Even allowing that she was a little tight, I was shocked at the bitterness in her voice.
A rich glowing afternoon on the Hudson River. It’s exhilarating to be moving on water. My little room (cabin) is quite comfortable and has
a small round window (porthole) overlooking the water. Without it, I would feel a bit smothered in this space. L.M. and Nora next door. L.M. is busy reading newspapers; he brought a stack of them aboard the ship. Civil war has broken out in Spain, and L.M. is devouring any news he can find on this. Nora and I went for a walk around the upper deck (promenading) and she told me that she can’t get a word out of L.M. because he is so absorbed in this Spanish business. After our walk, we had tea and biscuits in the lounge. Dinner will not be served until eight o’clock, a nuisance to a rustic like myself who is used to earlier meals. I shall have to fill up on biscuits. The ship is American, but the crew is mostly Italian, and the stewards make a fuss over the female passengers. They are handsome young fellows in their fancy getup, helpful and flirtatious, proud
as peacocks. Several women in the lounge reading
GWTW
.
Awakened an hour ago and stared out my little window at the sea. When I went on deck it was deserted, except for an elderly man dressed all in white. He was briskly walking about, stopping now and then to fan his arms like propellers, or sink to his knees and rise again several times. He looked a little angry doing this, which I thought a pity on such a lovely morning with the sunlight sparkling on the sea. Nothing now but water and sky as we move between them.

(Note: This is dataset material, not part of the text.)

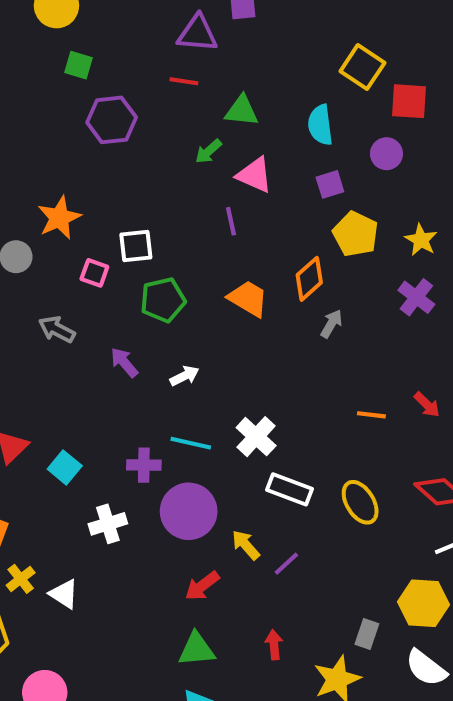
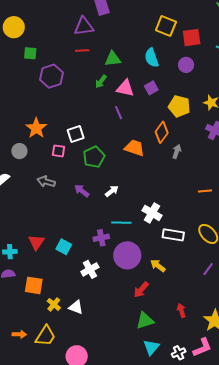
purple square: (330, 184) -> (151, 88), moved
purple line: (286, 564) -> (208, 269), moved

Spent an hour in the lounge this afternoon with L.M. Nora was off playing shuffleboard. She has befriended some wealthy young Americans of Italian descent, a playful group it seems. L.M. came into the lounge and, after looking around in his surly manner, came over and sat down with his newspapers. Ordered a large gin drink from the steward. In his shirt and tie and linen suit he looked flushed and
distended. I wondered if his bowels might not be doing their job. Pleasant enough however. Nodded at my book of Keats’s letters as if they were an agreeable companion to a schoolteacher’s sea journey. Appraised me with his shrewd, intelligent eyes. He is excited over the outbreak of war in Spain. Called it a “fight between Church and the Communists. And the Church will win,” he exclaimed. “Franco will get all the help he needs from Germany and Italy.”

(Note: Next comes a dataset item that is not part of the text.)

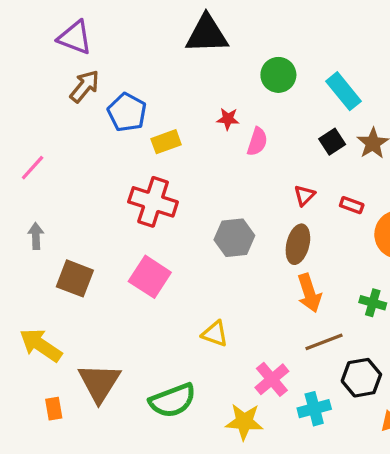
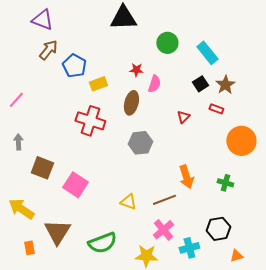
red rectangle: (352, 205) -> (216, 109), moved
brown ellipse: (298, 244) -> (131, 103), moved
pink square: (150, 277) -> (75, 185), moved
brown line: (324, 342) -> (164, 200), moved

I played the innocent female, mildly distressed by the situation. “Do you think we’ll be in any danger? Don’t we have to go right by Spain, so to speak?”
An indulgent smile. L.M. likes to be asked questions. “We do, indeed, Miss Callan. Or, I hope I can call you Clara. Yes, we have to sail right past Spain at Gibraltar. Your grasp of geography is a good deal sounder than your sister’s. This morning Nora had Spain situated a little too far to the north. Around Belgium, I think.”
“I’m sure you’re exaggerating, Mr. Mills.”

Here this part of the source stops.